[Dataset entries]
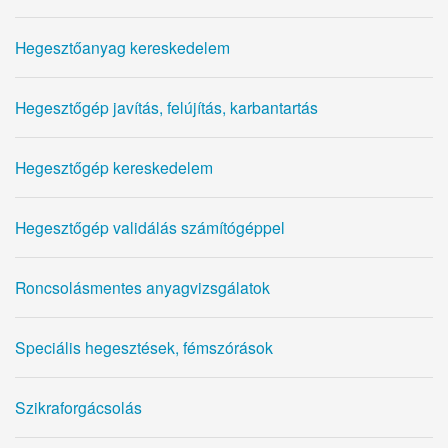
Hegesztőanyag kereskedelem
Hegesztőgép javítás, felújítás, karbantartás
Hegesztőgép kereskedelem
Hegesztőgép validálás számítógéppel
Roncsolásmentes anyagvizsgálatok
Speciális hegesztések, fémszórások
Szikraforgácsolás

* [YOUR TASK] Give an exact copy of every line from the one holding "Speciális hegesztések, fémszórások" through the end of the records, both included, and no other lines.

* [TASK RESPONSE]
Speciális hegesztések, fémszórások
Szikraforgácsolás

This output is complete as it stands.